- **Record set**

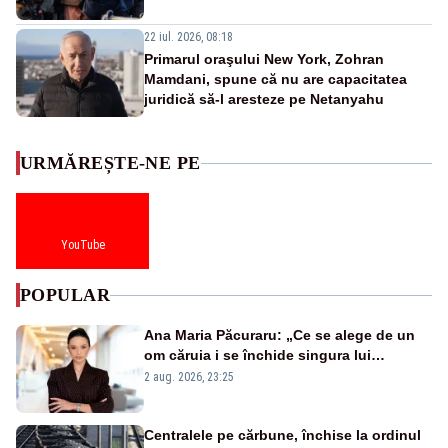
22 iul. 2026, 08:18
Primarul oraşului New York, Zohran
Mamdani, spune că nu are capacitatea
juridică să-l aresteze pe Netanyahu
URMĂREȘTE-NE PE
YouTube
POPULAR
Ana Maria Păcuraru: „Ce se alege de un
om căruia i se închide singura lui
portiță?”
2 aug. 2026, 23:25
Centralele pe cărbune, închise la ordinul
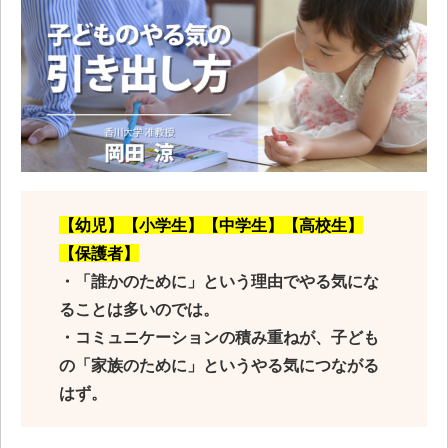
【幼児】【小学生】【中学生】【高校生】
【保護者】
・「誰かのために」という理由でやる気にな
ることは多いのでは。
・コミュニケーションの積み重ねが、子ども
の「家族のために」というやる気につながる
はず。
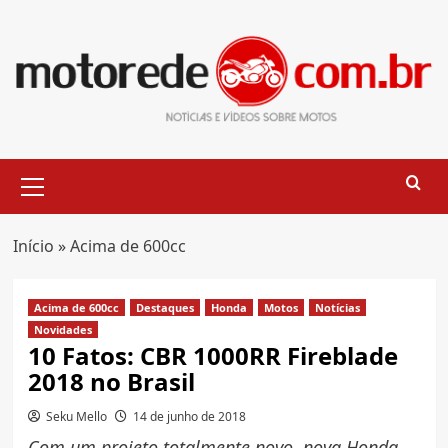
Skip
to
content
Primary
Menu
Início
»
Acima de 600cc
Acima de 600cc
Destaques
Honda
Motos
Notícias
Novidades
10 Fatos: CBR 1000RR Fireblade
2018 no Brasil
Seku Mello
14 de junho de 2018
Com um projeto totalmente novo, nova Honda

- **What you should do**
Repeat word for word, leaving out the pictures, each line of the records from the line that holds "Centralele pe cărbune, închise la ordinul" through the final one.

- **Answer for this exercise**
Centralele pe cărbune, închise la ordinul
【幼児】【小学生】【中学生】【高校生】
【保護者】
・「誰かのために」という理由でやる気にな
ることは多いのでは。
・コミュニケーションの積み重ねが、子ども
の「家族のために」というやる気につながる
はず。
Skip
to
content
Primary
Menu
Início
»
Acima de 600cc
Acima de 600cc
Destaques
Honda
Motos
Notícias
Novidades
10 Fatos: CBR 1000RR Fireblade
2018 no Brasil
Seku Mello
14 de junho de 2018
Com um projeto totalmente novo, nova Honda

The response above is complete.